Depois de comer, tomei um banho rápido, vesti uma calça jeans velha, uma blusa de manga curta e tênis brancos. Prendi o cabelo num coque desarrumado e saí de casa.
"Cami!" Ouvi uma voz atrás de mim. Me virei, só para ter certeza de que era o Jace. "Ei, espera", disse ele, ofegante, ao chegar perto de mim. Ele tinha corrido metade do corredor. Esqueci de mencionar que o Jace morava no mesmo prédio que eu, no apartamento dos fundos.
"Estou com pressa", eu disse, dirigindo-me ao elevador.
"Brielle me disse que você tinha uma entrevista de emprego", disse ela, seguindo-me. Quando chegamos ao elevador, entramos as duas. Apertei o botão do térreo e as portas se fecharam.
-É assim mesmo.
—Espero que você encontre algo permanente desta vez. O ruim é que seja na Vale Holdings.
Olhei para ele, franzindo a testa.
—Qual o problema de estar ali?
"Bem..." ele coçou a nuca, um pouco nervoso, "...ouvi coisas sobre o chefe daqui. Adrian Vale. Cuidado com ele."
"Mas o que você quer dizer?" Dei uma risada nervosa. Eu realmente não entendia a tolice de Jace; não sei se ele estava dizendo isso por ciúme ou o quê.
—Só ouvi coisas, principalmente de mulheres…
Então me dei conta.
—Claro, pois muitos terão que passar por você.
"Não é isso, Cami, é só que muitas mulheres vêm falar comigo", disse ele com um toque de arrogância. Revirei os olhos naquele momento. "E coisas acontecem em reuniões como esta."
"Escuta, se por acaso eu for aceito na Vale Holdings, vou trabalhar, não transar com o meu chefe", deixei bem claro.
"A melhor coisa que poderia te acontecer é que eles não te aceitem", sussurrou ele tão baixinho que provavelmente pensou que ela não o ouviria.
Abri a boca em espanto, mas logo a fechei.

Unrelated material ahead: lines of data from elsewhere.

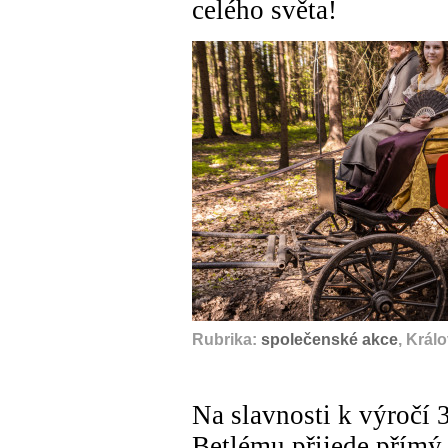
celého světa!
Rubrika:
společenské akce
, Král
Na slavnosti k výročí 
Betlému přijede přímý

Estava ansioso para chegar à sala de estar.
"E se fosse esse o caso?", provoquei. "E se o chefe quiser transar comigo? Afinal, a vida é minha."
Num movimento rápido, Jace agarrou minhas duas mãos e me jogou contra o elevador. Encarei-o com raiva. Ele parecia furioso, como uma pessoa completamente diferente. Aparentemente, o que eu tinha dito o havia chateado.

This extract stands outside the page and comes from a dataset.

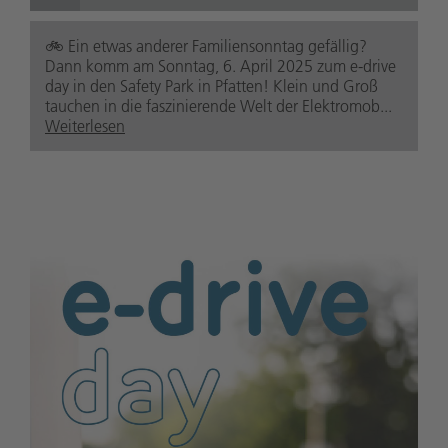
🚲️ Ein etwas anderer Familiensonntag gefällig?
Dann komm am Sonntag, 6. April 2025 zum e-drive
day in den Safety Park in Pfatten! Klein und Groß
tauchen in die faszinierende Welt der Elektromob...
Weiterlesen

—Jace, o que há de errado com você?
"Estou cuidando de você, Cami, você não entende? Eu não gostaria que algum idiota se aproveitasse de você. Você é tão inocente."
Balancei a cabeça negativamente porque aquele cara era maluco.

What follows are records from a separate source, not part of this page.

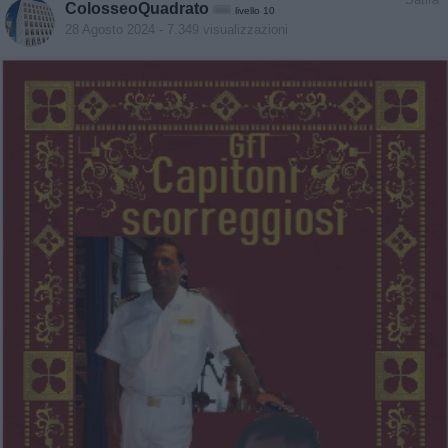
ColosseoQuadrato
livello 10
28 Agosto 2024
- 7.349 visualizzazioni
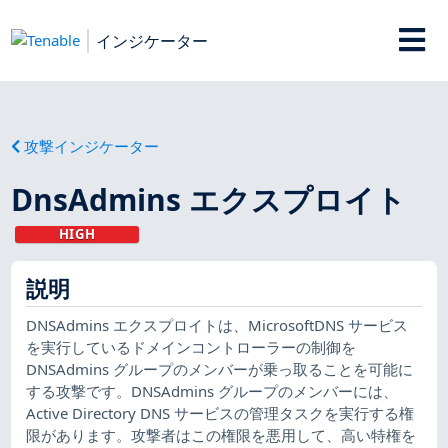
インジケーター
攻撃インジケーター
DnsAdmins エクスプロイト
HIGH
説明
DNSAdmins エクスプロイトは、MicrosoftDNS サービス
を実行しているドメインコントローラーの制御を
DNSAdmins グループのメンバーが乗っ取ることを可能に
する攻撃です。DNSAdmins グループのメンバーには、
Active Directory DNS サービスの管理タスクを実行する権
限があります。攻撃者はこの権限を悪用して、高い特権を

"Eu sei me cuidar, Jace, agora me solta." Tentei me soltar do seu aperto, mas foi inútil. Ele era obviamente mais forte do que eu.
"Você é teimosa demais, Cami", disse Jace, soltando-me. Nesse instante, as portas do elevador se abriram. "Vou para a universidade. Quer que eu te dê uma carona?"
"Não, obrigada", respondi, sendo a primeira a sair e caminhando rapidamente. Já estava atrasada para as minhas duas últimas aulas. Saí do prédio em busca de um táxi.